Chen Bing Yu, Antaki Fares, Gonzalez Marco, Uchino Ken, Albahra Samer, Robertson Scott, Ibrikji Sidonie, Aube Eric, Russman Andrew, Hussain Muhammad Shazam
Neurological Institute, Cleveland Clinic, Cleveland, Ohio, USA.
Cole Eye Institute, Cleveland Clinic, Cleveland, Ohio, USA.
Cerebrovasc Dis Extra. 2025;15(1):130-136. doi: 10.1159/000545317. Epub 2025 Mar 17.
Timely thrombolytic therapy improves outcomes in acute ischemic stroke. Manual chart review to screen for thrombolysis contraindications may be time-consuming and prone to errors.
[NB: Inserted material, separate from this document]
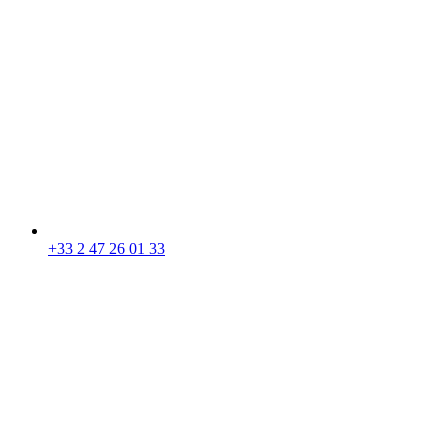
+33 2 47 26 01 33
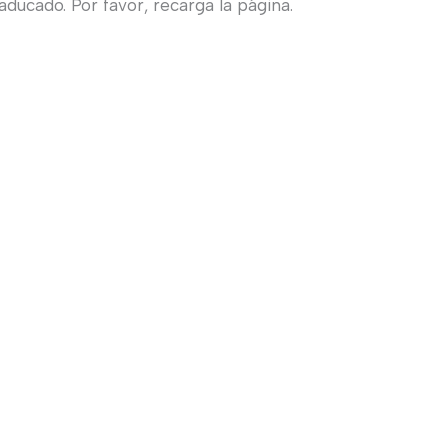
ducado. Por favor, recarga la página.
We developed and tested a large language model (LLM)-based tool to identify thrombolysis contraindications from clinical notes using synthetic data in a proof-of-concept study.
We generated 150 synthetic clinical notes containing randomly assigned thrombolysis contraindications using LLMs. We then used Llama 3.1 405B with a custom prompt to generate a list of thrombolysis contraindications from each note. Performance was evaluated using sensitivity, specificity, positive predictive value (PPV), negative predictive value (NPV), accuracy, and F1 score.
A total of 150 synthetic notes were generated using five different models: ChatGPT-4o, Llama 3.1 405B, Llama 3.1 70B, ChatGPT-4o mini, and Gemini 1.5 Flash. On average, each note contained 241.6 words (SD 110.7; range 80-549) and included 1.5 contraindications (SD 1.1; range 0-5). Our tool achieved a sensitivity of 90.9% (95% CI: 86.3%-94.3%), specificity of 99.2% (95% CI: 98.8%-99.5%), PPV of 87.7% (95% CI: 82.7%-91.7%), NPV of 99.4% (95% CI: 99.1%-99.6%), accuracy of 98.7% (95% CI: 98.2%-99.0%), and an F1 score of 0.892. Among the false positives, 24 (86%) were due to the inclusion of irrelevant contraindications, and 4 (14%) resulted from repetitive information. No hallucinations were observed.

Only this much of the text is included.